> _Assignment_
Everything in the listing below must be duplicated exactly.

> _Data extracts_
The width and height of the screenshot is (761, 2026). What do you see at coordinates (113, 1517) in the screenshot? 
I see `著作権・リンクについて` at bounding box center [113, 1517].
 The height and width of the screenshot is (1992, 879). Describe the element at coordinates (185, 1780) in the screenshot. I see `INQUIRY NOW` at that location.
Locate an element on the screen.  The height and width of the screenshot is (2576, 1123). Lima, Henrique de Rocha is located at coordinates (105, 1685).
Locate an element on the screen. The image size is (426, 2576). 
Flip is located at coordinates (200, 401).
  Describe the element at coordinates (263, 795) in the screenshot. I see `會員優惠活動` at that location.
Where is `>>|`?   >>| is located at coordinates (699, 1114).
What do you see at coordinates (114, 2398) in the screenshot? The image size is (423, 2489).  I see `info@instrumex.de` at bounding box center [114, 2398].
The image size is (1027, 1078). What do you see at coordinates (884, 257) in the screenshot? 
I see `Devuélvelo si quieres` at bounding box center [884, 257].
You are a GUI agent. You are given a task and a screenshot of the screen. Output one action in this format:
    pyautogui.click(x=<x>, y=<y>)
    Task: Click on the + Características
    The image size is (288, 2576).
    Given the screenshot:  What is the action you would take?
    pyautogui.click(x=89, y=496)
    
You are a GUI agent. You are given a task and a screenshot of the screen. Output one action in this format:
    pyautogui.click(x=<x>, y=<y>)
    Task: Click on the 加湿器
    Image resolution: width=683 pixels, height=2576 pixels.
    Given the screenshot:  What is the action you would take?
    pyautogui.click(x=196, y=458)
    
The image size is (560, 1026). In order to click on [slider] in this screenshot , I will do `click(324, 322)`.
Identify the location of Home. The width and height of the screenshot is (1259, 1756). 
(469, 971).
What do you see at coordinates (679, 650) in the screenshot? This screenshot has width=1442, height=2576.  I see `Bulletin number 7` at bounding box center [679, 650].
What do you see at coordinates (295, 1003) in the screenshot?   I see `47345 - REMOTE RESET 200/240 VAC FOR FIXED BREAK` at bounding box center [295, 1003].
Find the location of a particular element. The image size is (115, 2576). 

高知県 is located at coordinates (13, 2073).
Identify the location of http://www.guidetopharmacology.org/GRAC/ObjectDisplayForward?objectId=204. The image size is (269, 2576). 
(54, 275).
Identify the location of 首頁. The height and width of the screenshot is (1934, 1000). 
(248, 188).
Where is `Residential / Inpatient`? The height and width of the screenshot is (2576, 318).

> _Answer below_
The width and height of the screenshot is (761, 2026). What do you see at coordinates (113, 1517) in the screenshot? 
I see `著作権・リンクについて` at bounding box center [113, 1517].
 The height and width of the screenshot is (1992, 879). Describe the element at coordinates (185, 1780) in the screenshot. I see `INQUIRY NOW` at that location.
Locate an element on the screen.  The height and width of the screenshot is (2576, 1123). Lima, Henrique de Rocha is located at coordinates (105, 1685).
Locate an element on the screen. The image size is (426, 2576). 
Flip is located at coordinates (200, 401).
  Describe the element at coordinates (263, 795) in the screenshot. I see `會員優惠活動` at that location.
Where is `>>|`?   >>| is located at coordinates (699, 1114).
What do you see at coordinates (114, 2398) in the screenshot? The image size is (423, 2489).  I see `info@instrumex.de` at bounding box center [114, 2398].
The image size is (1027, 1078). What do you see at coordinates (884, 257) in the screenshot? 
I see `Devuélvelo si quieres` at bounding box center [884, 257].
You are a GUI agent. You are given a task and a screenshot of the screen. Output one action in this format:
    pyautogui.click(x=<x>, y=<y>)
    Task: Click on the + Características
    The image size is (288, 2576).
    Given the screenshot:  What is the action you would take?
    pyautogui.click(x=89, y=496)
    
You are a GUI agent. You are given a task and a screenshot of the screen. Output one action in this format:
    pyautogui.click(x=<x>, y=<y>)
    Task: Click on the 加湿器
    Image resolution: width=683 pixels, height=2576 pixels.
    Given the screenshot:  What is the action you would take?
    pyautogui.click(x=196, y=458)
    
The image size is (560, 1026). In order to click on [slider] in this screenshot , I will do `click(324, 322)`.
Identify the location of Home. The width and height of the screenshot is (1259, 1756). 
(469, 971).
What do you see at coordinates (679, 650) in the screenshot? This screenshot has width=1442, height=2576.  I see `Bulletin number 7` at bounding box center [679, 650].
What do you see at coordinates (295, 1003) in the screenshot?   I see `47345 - REMOTE RESET 200/240 VAC FOR FIXED BREAK` at bounding box center [295, 1003].
Find the location of a particular element. The image size is (115, 2576). 

高知県 is located at coordinates (13, 2073).
Identify the location of http://www.guidetopharmacology.org/GRAC/ObjectDisplayForward?objectId=204. The image size is (269, 2576). 
(54, 275).
Identify the location of 首頁. The height and width of the screenshot is (1934, 1000). 
(248, 188).
Where is `Residential / Inpatient`? The height and width of the screenshot is (2576, 318).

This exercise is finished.